Entre ellas, Carlota Melendi ha apostado por una continuidad estilística respecto a su identidad habitual, aunque con una evolución evidente hacia una versión más depurada del boho. Su elección ha sido una pieza de Jaded London que se mueve entre vestido y kimono, aportando fluidez y movimiento al conjunto. Debajo, un bikini de Zara introduce el matiz más funcional del look, mientras que un maxi cinturón ayuda a estructurar la silueta en un entorno tan visualmente exigente como el del festival.
Las botas y las joyas de Stradivarius completan una propuesta ligera pero pensada al detalle, concebida para acompañar la transición del día a la noche en el desierto de Indio.
El look de Lola Lolita
En el extremo opuesto de la sutileza, Lola Lolita ha optado por una de las tendencias más comentadas de la temporada: el denominado «naked dress». Su elección ha sido un vestido translúcido en azul noche que deja entrever un conjunto de lencería coordinado, jugando con los límites entre lo sugerente y lo estructurado.

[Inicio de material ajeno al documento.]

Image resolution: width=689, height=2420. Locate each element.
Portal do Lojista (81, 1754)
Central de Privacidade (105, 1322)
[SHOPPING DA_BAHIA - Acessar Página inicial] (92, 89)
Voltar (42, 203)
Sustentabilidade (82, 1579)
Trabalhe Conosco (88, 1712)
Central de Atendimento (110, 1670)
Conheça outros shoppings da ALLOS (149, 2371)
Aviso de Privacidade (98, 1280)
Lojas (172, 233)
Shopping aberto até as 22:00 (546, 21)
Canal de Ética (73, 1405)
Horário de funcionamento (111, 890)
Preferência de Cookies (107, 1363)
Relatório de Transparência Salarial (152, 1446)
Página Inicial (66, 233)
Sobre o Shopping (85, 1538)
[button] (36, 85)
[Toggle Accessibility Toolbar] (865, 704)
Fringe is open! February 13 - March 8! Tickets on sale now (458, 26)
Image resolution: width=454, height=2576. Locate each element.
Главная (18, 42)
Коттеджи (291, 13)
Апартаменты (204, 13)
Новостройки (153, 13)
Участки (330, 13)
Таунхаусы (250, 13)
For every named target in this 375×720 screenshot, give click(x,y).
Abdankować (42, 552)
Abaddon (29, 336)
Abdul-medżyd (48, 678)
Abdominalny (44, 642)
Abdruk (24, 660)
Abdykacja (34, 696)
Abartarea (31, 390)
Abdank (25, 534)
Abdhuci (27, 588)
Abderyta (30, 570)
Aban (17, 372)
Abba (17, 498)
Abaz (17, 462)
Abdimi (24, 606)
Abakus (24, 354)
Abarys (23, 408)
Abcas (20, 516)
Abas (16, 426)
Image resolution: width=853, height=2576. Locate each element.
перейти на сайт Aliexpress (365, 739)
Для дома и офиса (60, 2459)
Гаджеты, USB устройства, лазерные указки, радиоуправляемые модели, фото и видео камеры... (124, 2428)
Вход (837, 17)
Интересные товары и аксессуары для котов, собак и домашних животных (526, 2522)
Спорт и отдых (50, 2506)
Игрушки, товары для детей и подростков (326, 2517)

El diseño se refuerza con un cinturón de cadena dorada que introduce un punto de tensión visual y rompe la continuidad del tejido. El contraste llega con los botines blancos, un elemento deliberadamente disruptivo que se aleja de la paleta oscura del conjunto y refuerza el lenguaje estético propio de Coachella, donde el choque de estilos es parte del código visual del festival.
También ha destacado la apuesta de Marta Díaz, que ha optado por alejarse de los códigos más reconocibles del festival para adentrarse en un terreno más oscuro. Su estilismo, de inspiración gothiccore, se articula en torno a un fantasy bra con cruz, combinado con minishort de cuero y un cinturón con flecos que aporta dinamismo al conjunto.
La aparición de Sara Cisneros
En una línea más fiel al ADN clásico del festival, Sara Cisneros ha construido un look basado en la mezcla de texturas y capas. Su elección incluye un top de Heart Spain con plumas, un chaleco de High Spirits y pantalones de Une Concept, en una combinación que busca el equilibrio entre tendencia y comodidad.

Las botas aportan coherencia funcional al conjunto, mientras que el sombrero de Raceu Hats introduce un guiño directo al imaginario festivalero. Las joyas de Agatha Paris terminan de cerrar una propuesta que apuesta por la suma de elementos sin perder armonía visual.
Por su parte, Andi Washington ha optado por una lectura más experimental del estilismo de festival, jugando con el contraste de volúmenes y referencias. Su conjunto se basa en un corsé estructurado en blanco y negro que contrasta con unos pantalones de corte oversize, generando un diálogo entre lo artesanal y lo deportivo. El resultado se ve elevado por accesorios como un cinturón de cadena con pedrería y un tocado floral metálico, que introduce un elemento inesperado y refuerza el significado del look.
Con todo lo anterior, podemos decir que la presencia española en esta jornada de Coachella refleja una evolución clara en el modo en que las creadoras de contenido interpretan el festival.
Más allá del impacto individual de cada estilismo, lo que se observa es una diversificación de códigos: del boho refinado al gothiccore, pasando por reinterpretaciones del naked dress o combinaciones híbridas entre lo técnico y lo artesanal. Un abanico estético que confirma que Coachella sigue siendo, además de un evento musical, una pasarela donde la identidad visual se construye bajo el sol del desierto y las luces de la noche californiana.